▶ [Source information]:
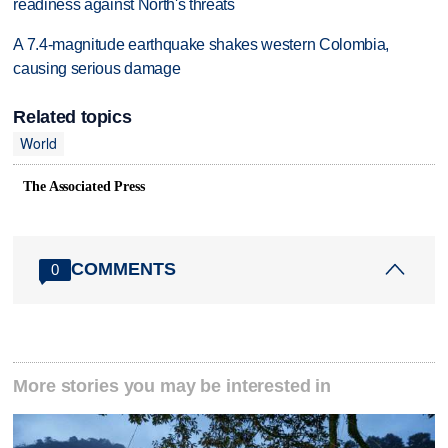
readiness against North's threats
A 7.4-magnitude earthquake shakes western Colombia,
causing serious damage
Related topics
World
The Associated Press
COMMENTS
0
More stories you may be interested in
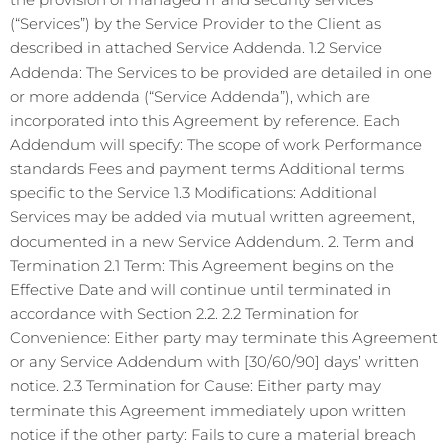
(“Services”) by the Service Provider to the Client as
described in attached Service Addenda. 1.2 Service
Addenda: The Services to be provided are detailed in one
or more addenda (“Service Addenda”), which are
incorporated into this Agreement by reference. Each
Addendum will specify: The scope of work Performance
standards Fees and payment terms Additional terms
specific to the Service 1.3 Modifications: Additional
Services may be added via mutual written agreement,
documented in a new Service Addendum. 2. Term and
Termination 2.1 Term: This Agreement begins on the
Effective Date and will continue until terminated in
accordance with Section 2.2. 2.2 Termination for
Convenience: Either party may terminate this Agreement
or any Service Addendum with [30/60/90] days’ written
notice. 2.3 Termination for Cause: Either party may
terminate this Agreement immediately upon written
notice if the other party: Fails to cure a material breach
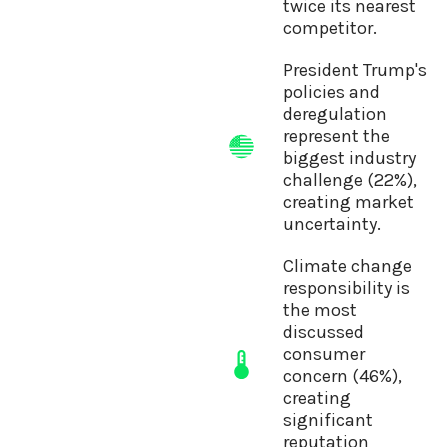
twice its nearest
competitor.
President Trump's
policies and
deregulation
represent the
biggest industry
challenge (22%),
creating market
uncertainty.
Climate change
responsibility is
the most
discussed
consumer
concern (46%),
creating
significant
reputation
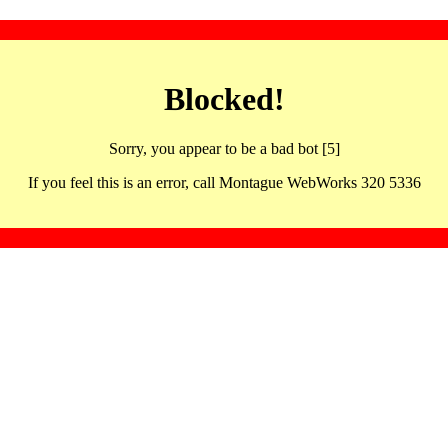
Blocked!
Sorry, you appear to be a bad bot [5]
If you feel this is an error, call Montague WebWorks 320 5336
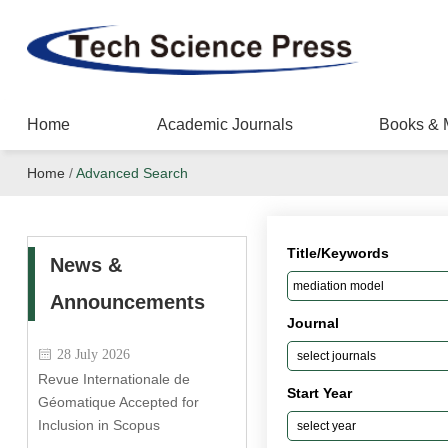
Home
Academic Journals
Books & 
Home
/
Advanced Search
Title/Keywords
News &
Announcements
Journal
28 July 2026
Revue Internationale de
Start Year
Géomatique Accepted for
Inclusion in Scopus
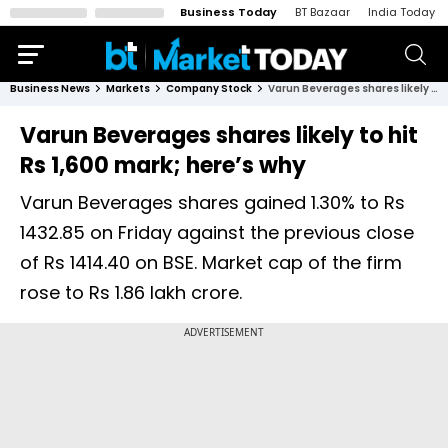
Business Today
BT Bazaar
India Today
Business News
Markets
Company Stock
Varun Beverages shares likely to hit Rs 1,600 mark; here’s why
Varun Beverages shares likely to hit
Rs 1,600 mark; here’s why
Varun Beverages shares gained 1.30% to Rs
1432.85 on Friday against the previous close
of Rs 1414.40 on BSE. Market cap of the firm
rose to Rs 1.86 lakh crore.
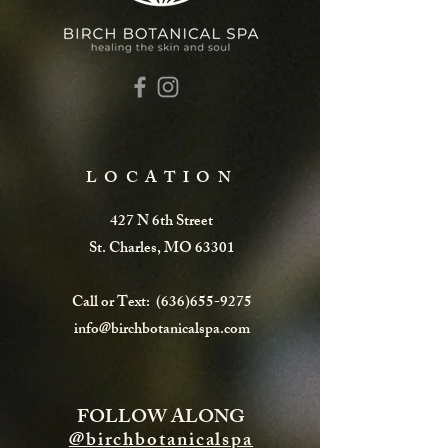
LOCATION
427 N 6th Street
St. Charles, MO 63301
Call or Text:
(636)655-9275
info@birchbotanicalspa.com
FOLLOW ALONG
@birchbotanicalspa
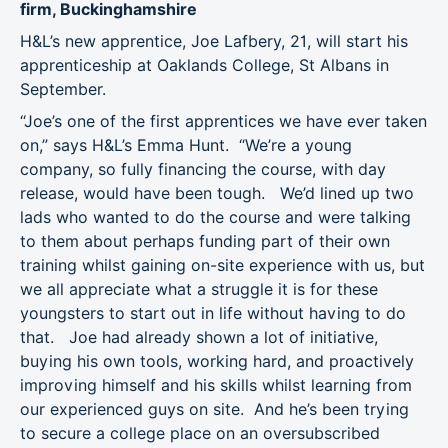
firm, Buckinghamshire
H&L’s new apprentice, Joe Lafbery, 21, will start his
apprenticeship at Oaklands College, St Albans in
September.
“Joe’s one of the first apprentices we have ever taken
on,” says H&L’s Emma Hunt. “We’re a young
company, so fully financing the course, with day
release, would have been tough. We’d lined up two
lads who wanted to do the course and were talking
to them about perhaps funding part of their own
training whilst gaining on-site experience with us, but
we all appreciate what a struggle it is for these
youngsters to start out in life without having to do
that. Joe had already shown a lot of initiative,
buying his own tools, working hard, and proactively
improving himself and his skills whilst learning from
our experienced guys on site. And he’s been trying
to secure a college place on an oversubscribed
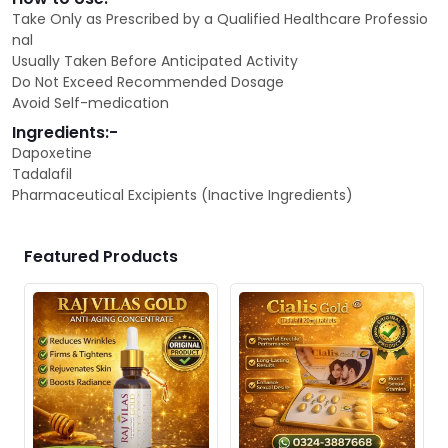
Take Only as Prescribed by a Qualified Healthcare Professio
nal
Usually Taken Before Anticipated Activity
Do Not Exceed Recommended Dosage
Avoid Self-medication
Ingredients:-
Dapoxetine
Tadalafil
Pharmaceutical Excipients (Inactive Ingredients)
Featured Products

▶ [Exercise aim]: In the answer, give only the lines from the top of the data above through the line with "accordance with Section", reproduced exactly; no picture may appear.

▶ [Exercise output]:
readiness against North's threats
A 7.4-magnitude earthquake shakes western Colombia,
causing serious damage
Related topics
World
The Associated Press
COMMENTS
0
More stories you may be interested in
(“Services”) by the Service Provider to the Client as
described in attached Service Addenda. 1.2 Service
Addenda: The Services to be provided are detailed in one
or more addenda (“Service Addenda”), which are
incorporated into this Agreement by reference. Each
Addendum will specify: The scope of work Performance
standards Fees and payment terms Additional terms
specific to the Service 1.3 Modifications: Additional
Services may be added via mutual written agreement,
documented in a new Service Addendum. 2. Term and
Termination 2.1 Term: This Agreement begins on the
Effective Date and will continue until terminated in
accordance with Section 2.2. 2.2 Termination for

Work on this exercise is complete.